Anna et Manon vont à la mer
Catherine Manesse
2020 - 4 minutes
France - Animation
Production : La Poudrière, école du film d’animation
synopsis
Après une colo de vacances, Anna et Manon décident de partir vivre à la mer pour ne jamais se quitter.
biographie
Catherine Manesse
Née en 1996, Catherine Manesse est sortie diplômée de l'école des Gobelins en 2018, où elle a coréalisé avec Julie Bousquet et Estelle Hocquet Caldeira.
En 2020, elle achevait sa formation à l'école de la Poudrière, après y avoir signé Mauviette, Manger des cailloux (dans le cadre des les Espoirs de l'animation, en partenariat avec la chaîne Tiji) et Anna et Manon vont à la mer, son film de fin d'études, qui a été sélectionné en section jeune public au Festival de Clermont-Ferrand 2021.
Elle a aussi travaillé en tant qu'animatrice sur plusieurs courts métrages, dont Ma footballeuse à moi ! de Cheyenne Canaud-Wallays (2024). Elle développe alors un nouveau projet, Vlassovo, qui bénéficie d’une bourse d’écriture de Ciclic-Région Centre-Val de Loire et d’une résidence d'écriture.
Critique
Pour parler de la force des amitiés adolescentes, qui naissent en un clin d’œil, renversent tout sur leur passage, et s’achèvent parfois avec la même soudaineté, Catherine Manesse imagine l’échappée belle de deux copines qui viennent de se rencontrer en colonie de vacances. Depuis la fenêtre du train où elles nous apparaissent pour la première fois, elles lancent en guise d’adieu ce qui ressemble à leur premier manifeste : “Salut, les débiles !”, manière d’affirmer haut et fort que désormais le monde se divisera en deux catégories : elles – toutes les deux ensemble – et les autres – qui se confondent dans la masse informe de leur médiocrité.
Confortablement installées dans leur compartiment, Anna et Manon se mettent alors à rêver à l’avenir radieux qui les attend. Un rêve simple et naïf, en forme de robinsonnade – peut-être directement inspiré de lectures ou de films – qui se matérialise très joliment à l’écran en quelques plans joyeux qui sont comme entraperçus depuis la fenêtre du train : pêcher un gros poisson, manger de la pastèque sur la plage, regarder le coucher de soleil depuis la plus haute branche d’un arbre… Être ensemble, tout simplement.
Mais ce paradis fantasmé est brutalement dissipé par l’arrivée de deux autres voyageurs qui, par leur simple présence, rompent le charme. Au contact de la réalité, quelque chose se brise. La belle vie au soleil en restera au stade du rêve impossible. Les deux amies quittent le train, et connaissent leur première dispute, à la hauteur, en termes d’intensité, de la puissance de leur amitié. C’est une séquence forte, très finement mise en scène autour de la voie ferrée, comme un ballet des corps répondant à la joute verbale qui oppose brusquement les esprits. Au lieu d’aller crescendo (dans le ton comme dans les insultes), elle s’achève sur une phrase prononcée à toute petite voix, de l’autre côté du train qui passe bruyamment entre elles, achevant symboliquement de les diviser.

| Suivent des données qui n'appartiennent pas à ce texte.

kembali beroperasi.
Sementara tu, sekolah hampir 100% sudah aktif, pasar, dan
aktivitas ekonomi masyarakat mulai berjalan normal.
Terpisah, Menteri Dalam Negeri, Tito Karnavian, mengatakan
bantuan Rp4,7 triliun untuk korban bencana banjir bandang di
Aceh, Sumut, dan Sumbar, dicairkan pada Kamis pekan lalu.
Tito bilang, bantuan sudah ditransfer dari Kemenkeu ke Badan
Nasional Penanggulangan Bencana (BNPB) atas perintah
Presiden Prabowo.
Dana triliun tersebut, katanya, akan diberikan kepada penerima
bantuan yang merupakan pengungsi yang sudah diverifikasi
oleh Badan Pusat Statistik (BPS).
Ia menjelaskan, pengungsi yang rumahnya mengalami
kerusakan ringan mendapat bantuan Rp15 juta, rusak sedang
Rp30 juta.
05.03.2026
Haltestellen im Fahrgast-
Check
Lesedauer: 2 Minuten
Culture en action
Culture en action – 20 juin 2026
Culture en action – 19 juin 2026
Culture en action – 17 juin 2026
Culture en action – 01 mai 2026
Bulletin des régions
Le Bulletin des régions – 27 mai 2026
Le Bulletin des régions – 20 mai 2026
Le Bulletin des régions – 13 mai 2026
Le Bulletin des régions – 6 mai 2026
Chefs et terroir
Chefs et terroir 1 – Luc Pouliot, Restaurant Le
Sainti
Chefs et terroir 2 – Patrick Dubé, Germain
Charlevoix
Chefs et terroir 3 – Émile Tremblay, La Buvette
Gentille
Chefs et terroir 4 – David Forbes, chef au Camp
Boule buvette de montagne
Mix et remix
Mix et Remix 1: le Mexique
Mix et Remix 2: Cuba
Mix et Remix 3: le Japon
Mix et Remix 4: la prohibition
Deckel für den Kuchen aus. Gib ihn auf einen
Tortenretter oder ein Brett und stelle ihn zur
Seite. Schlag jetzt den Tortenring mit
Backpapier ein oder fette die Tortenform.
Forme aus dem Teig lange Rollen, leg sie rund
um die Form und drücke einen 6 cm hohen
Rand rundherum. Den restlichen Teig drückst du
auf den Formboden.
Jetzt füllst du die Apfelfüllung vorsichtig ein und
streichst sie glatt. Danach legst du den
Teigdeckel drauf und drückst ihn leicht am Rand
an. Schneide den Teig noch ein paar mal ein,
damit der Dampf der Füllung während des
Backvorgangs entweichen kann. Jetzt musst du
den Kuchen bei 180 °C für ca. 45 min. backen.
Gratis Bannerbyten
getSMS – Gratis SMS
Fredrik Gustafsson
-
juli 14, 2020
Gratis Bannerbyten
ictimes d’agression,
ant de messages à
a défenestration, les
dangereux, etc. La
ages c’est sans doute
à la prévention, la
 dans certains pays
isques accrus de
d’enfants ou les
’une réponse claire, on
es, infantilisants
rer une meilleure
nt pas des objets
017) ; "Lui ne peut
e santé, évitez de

Alors, lorsqu’on les retrouve après une ellipse temporelle relativement longue, la colère et le ressentiment ont déjà fait place à la mélancolie, et à la nostalgie de ce qui ne sera plus, autant que de ce qui ne sera jamais. Apaisées, les deux jeunes filles peuvent partager leurs provisions, et aborder l’enjeu réel de toute leur escapade : “C’est triste que tu ne reviennes pas l’année prochaine…”, dit simplement l’une à l’autre, alors que leur position, de dos, face à la mer, dans la lumière déclinante, rappelle fugacement la scène du coucher de soleil dont elles avaient rêvé.
Dans cette chronique tendre et minuscule passent tour à tour la spontanéité et l’insouciance de l’enfance, confrontées à l’inexorable (le temps qui passe et l’inéluctable séparation) et aux premiers espoirs déçus. Alors le film offre aux personnages une parenthèse enchantée, un espace dans lequel l’impossible aura été possible durant quelques heures. Oui, Anna et Manon sont allées à la mer, et cela, on ne pourra pas le leur prendre.
Marie-Pauline Mollaret
Réalisation et scénario : Catherine Manesse. Image : Catherine Manesse. Montage : Suzanne Van Boxsom. Son : Hervé Guyader et Emmanuelle Villard. Animation : Catherine Manesse. Musique originale : Oscar Aubry. Voix : Giulia Terras, Jasmine Hamadouche et Vito Burkhardt. Production : La Poudrière, école du film d'animation.